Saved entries
-----

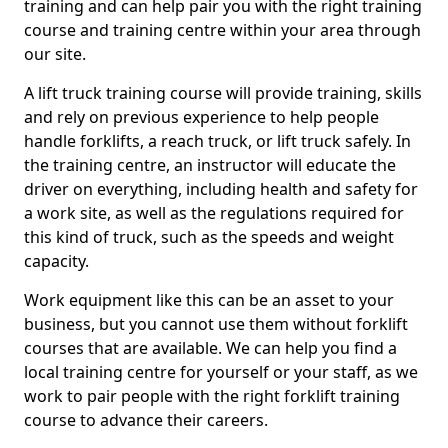
training and can help pair you with the right training
course and training centre within your area through
our site.
A lift truck training course will provide training, skills
and rely on previous experience to help people
handle forklifts, a reach truck, or lift truck safely. In
the training centre, an instructor will educate the
driver on everything, including health and safety for
a work site, as well as the regulations required for
this kind of truck, such as the speeds and weight
capacity.
Work equipment like this can be an asset to your
business, but you cannot use them without forklift
courses that are available. We can help you find a
local training centre for yourself or your staff, as we
work to pair people with the right forklift training
course to advance their careers.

-----

§ **Problem statement**: Using the data above, print exactly the lines from the line that contains "course and training" through the line that contains "courses that are", with both included.

§ **Task solution**:
course and training centre within your area through
our site.
A lift truck training course will provide training, skills
and rely on previous experience to help people
handle forklifts, a reach truck, or lift truck safely. In
the training centre, an instructor will educate the
driver on everything, including health and safety for
a work site, as well as the regulations required for
this kind of truck, such as the speeds and weight
capacity.
Work equipment like this can be an asset to your
business, but you cannot use them without forklift
courses that are available. We can help you find a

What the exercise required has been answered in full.